→ **Instructions to follow**: Only the lines holding the string "logique" are needed; copy each of them from the data.

Records supplied below:

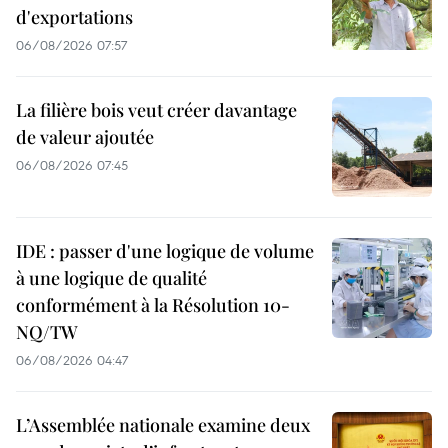
d'exportations
06/08/2026 07:57
La filière bois veut créer davantage
de valeur ajoutée
06/08/2026 07:45
IDE : passer d'une logique de volume
à une logique de qualité
conformément à la Résolution 10-
NQ/TW
06/08/2026 04:47
L’Assemblée nationale examine deux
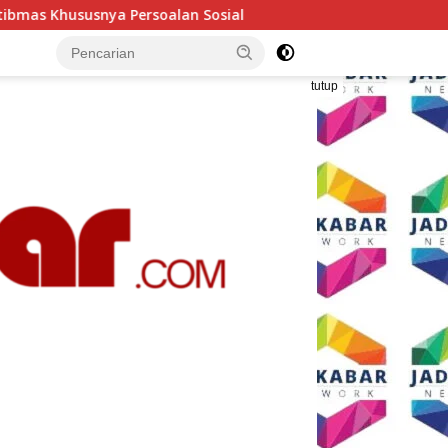
 Sosial
Polresta Malang Kota Gelar Makan Bersama dan
tutup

End of Records supplied.

→ **Reply to the exercise**:
IDE : passer d'une logique de volume
à une logique de qualité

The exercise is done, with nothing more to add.